Passer de l’étal sur le marché à l’écran d’ordinateur nécessitera donc un temps d’adaptation. « L’autre frein majeur, poursuit Marc Wabi, c’est celui de la technologie. Les études montrent qu’il y a une insuffisance au niveau des dispositifs pour acquérir un bien sur Internet. » L’expert ivoirien de Deloitte pointe le manque de réseau fibre optique, mais aussi le déficit de service de transport de marchandises. En Afrique, 80 % de la population ne dispose pas d’un accès direct à Internet. En comparaison, seuls 30 % des Asiatiques, 25 % des Européens et 10 % des Américains se trouvent dans cette situation. Enfin, dernier frein au développement du e-commerce sur le sol africain : « Très peu de personnes disposent d’une carte bancaire », constate Marc Wabi.

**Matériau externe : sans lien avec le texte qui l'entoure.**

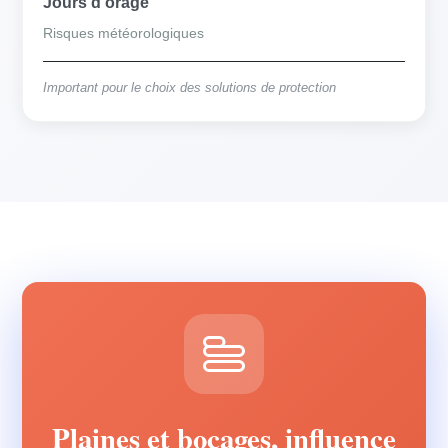
Jours d'orage
Risques météorologiques
Important pour le choix des solutions de protection
Plaines et bocages, influence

Boom du paiement mobile à prévoir

Comment contourner ce déficit en équipement informatique des foyers africains ? Pour Orange, la réponse passe par le développement du paiement mobile. L’opérateur de téléphonie vient d’investir 75 millions d’euros dans l’e-commerce en Afrique, via la start-up Africa Internet Group (AIG). L’ambition est claire : « Etre en capacité de jouer un rôle de premier plan dans le développement exponentiel de l’e-commerce en Afrique », explique Stéphane Richard, le PDG d’Orange qui souhaite imposer en Afrique sa solution « Orange Money ». Ce moyen de paiement mobile se substitue aux comptes bancaires traditionnels et contourne donc l’obstacle du mode de paiement. « Certains ont expérimenté le paiement cash à la livraison. Mais le livreur et le vendeur ne sont généralement pas les mêmes et cela rend le vendeur réticent », avertit Marc Wabi. 

Les grands groupes qui ciblent le marché africain du e-commerce pourraient donc faire le choix du paiement mobile pour le rassurer. Cette solution nécessite que les consommateurs s’équipent. Le mouvement a déjà commencé : le marché du smartphone est en pleine effervescence – 350 millions d’appareils seraient vendus d’ici 2017, selon une étude Deloitte. Cette percée fulgurante du mobile permettrait au marché du e-commerce de démarrer dans de bonnes conditions. Deloitte prévoit en effet « une envolée d’ici 2018 qui pourrait culminer à 50 milliards de dollars ». Le potentiel est considérable : aujourd’hui, sur les 700 millions d’abonnés mobiles en Afrique, à peine 12 % ont déjà effectué un achat via leur smartphone, tandis que le taux de bancarisation sur le continent est lui aussi de 12% seulement. La marge de progression du commerce en ligne est à la mesure de ces chiffres, mais elle dépendra du développement des infrastructures… et de l’instauration d’un système de confiance.